By Steve Lee
LUTZ — Since Hillsborough County began charging for the use of regional parks and its recreational buildings in October, spokesman John Brill said $241,012 has been collected.
That figure, released Jan. 7, is of no consequence to nonprofit groups and county residents who now must pay for something they previously had free access to.
Marilyn Wannamaker, a Lutz resident and president of the Lutz-Land O’ Lakes Woman’s Club, is appalled. Her group relocated to the Land O’ Lakes Community Center on US 41, where they are not charged, rather than pay to continue meeting at the Lutz Civic Center in Bullard Park by the Lutz Train Depot.
“It’s a shame,” Wannamaker said, noting that some other groups have pulled out of that building. “I don’t know what they’re going to do with a community building that sits empty.”
“Not all the groups have decided they want to do that,” Brill said of paying to use county buildings.
According to Brill, charging fees for parks and other facilities is part of a plan to generate more than $3 million in 2010 to avoid closings and layoffs. Though the fees came about at the same time as a $3.7 million expansion of Oscar Cooler Sports Complex off Lutz Lake Fern Road, Brill said that money already was allocated and had no effect on other sites.
“It’s not that we want to charge fees, but that’s what we were down to,” Brill said. “Lake Park, we were going to close two days a week and lose rangers, but the public said they wanted to do it.”
Art Heinrichs, president of BMX Raceway, said most people in that organization would rather pay a $2 entrance fee than not be able to get to the track off N. Dale Mabry Highway.
“It’s had some impact, but not a major one,” Heinrichs said. “It’s cut down our ridership by about 30 percent.”
Costs to enter county parks are $2 for a carload up to eight people. Annual passes are available at $50 per individual or $100 for a family. To meet at community centers, nonprofits are charged an hourly rate of $20 per hour, while other groups must pay $40.
Wannamaker voiced her displeasure at charging a bridge club of elderly county residents who no longer meet at the civic center.
“Those people are 80 years old,” she said. “They can’t afford $40 to play bridge. I think it’s just terrible what they’re doing to the young and the old.”
Brill pointed out that some groups, if they choose to do so, would be eligible for no fees at community centers if they agree to become co-sponsors with the county and display the county logo.
While Wannamaker’s club has been approved to meet in Land O’ Lakes through September, she said the Old Lutz Schoolhouse off US 41 could be an option in the near future. The club already stores items there and is planning for a flea market in March at that site, which in 1996 was added to the U.S. National Register of Historic Places.

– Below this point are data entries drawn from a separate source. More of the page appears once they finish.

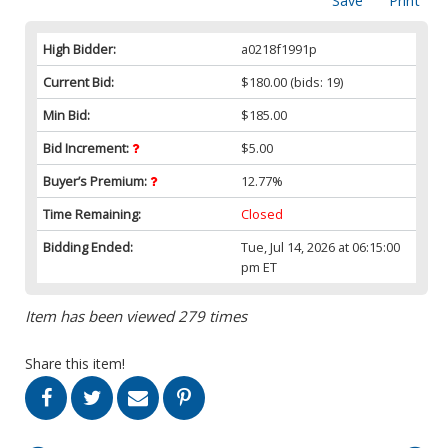
Save
Print
High Bidder:
a0218f1991p
Current Bid:
$180.00
(bids: 19)
Min Bid:
$185.00
Bid Increment:
$5.00
Buyer’s Premium:
12.77%
Time Remaining:
Closed
Bidding Ended:
Tue, Jul 14, 2026 at 06:15:00
pm ET
Item has been viewed 279 times
Share this item!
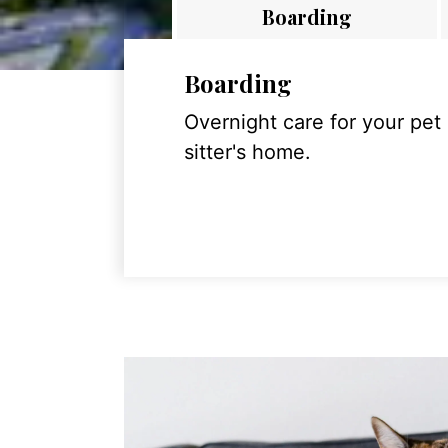
Boarding
Boarding
Overnight care for your pet
sitter's home.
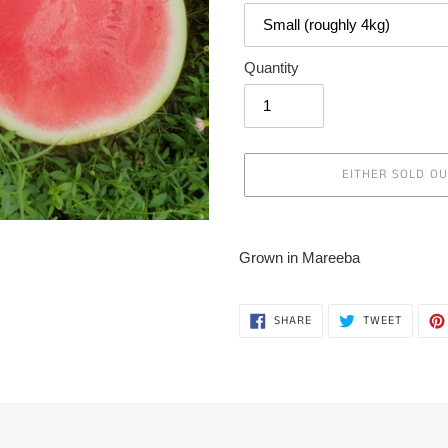
Quantity
EITHER SOLD O
Adding
product
Grown in Mareeba
to
your
cart
SHARE
TWEET
SHARE
TWEET
ON
ON
FACEBOOK
TWITTE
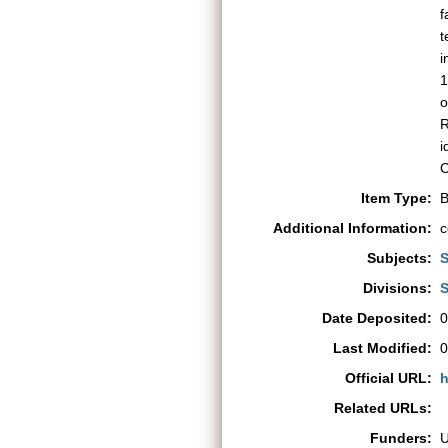
f
t
i
1
o
R
i
C
Item Type:
B
Additional Information:
c
Subjects:
S
Divisions:
S
Date Deposited:
0
Last Modified:
0
Official URL:
h
Related URLs:
Funders:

“They won’t have to pay a fee,” said Lt. Col. William Westcott, commander of the North Tampa-Lutz Cadet Squadron of the Civil Air Patrol who also is on the Citizens of the Old Lutz Schoolhouse board.

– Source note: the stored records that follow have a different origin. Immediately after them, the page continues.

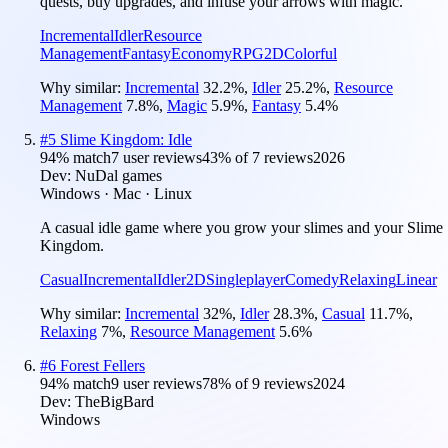
quests, buy upgrades, and infuse your arrows with magic.
Incremental
Idler
Resource
Management
Fantasy
Economy
RPG
2D
Colorful
Why similar:
Incremental
32.2
%
,
Idler
25.2
%
,
Resource
Management
7.8
%
,
Magic
5.9
%
,
Fantasy
5.4
%
#
5
Slime Kingdom: Idle
94
% match
7 user reviews
43
% of
7
reviews
2026
Dev:
NuDal games
Windows · Mac · Linux
A casual idle game where you grow your slimes and your Slime
Kingdom.
Casual
Incremental
Idler
2D
Singleplayer
Comedy
Relaxing
Linear
Why similar:
Incremental
32
%
,
Idler
28.3
%
,
Casual
11.7
%
,
Relaxing
7
%
,
Resource Management
5.6
%
#
6
Forest Fellers
94
% match
9 user reviews
78
% of
9
reviews
2024
Dev:
TheBigBard
Windows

The county owns the property and building, which was built in the 1920s, and leases it to the Old Lutz Schoolhouse. Donations to pay for maintenance and insurance keep it open for non-profit groups to meet at no charge, Westcott said.
At nearby Nye Park, off Sunset Lane, an after-school program that was free now costs $48 per week.
As for youth organizations, the Lutz Leaguerettes at Nye Park, as well as the Lutz Little League and Lutz Chiefs of the Pasco Police Athletic League (the latter two of which are based at the Oscar Cooler complex), the county does not charge fees in exchange for maintaining fields.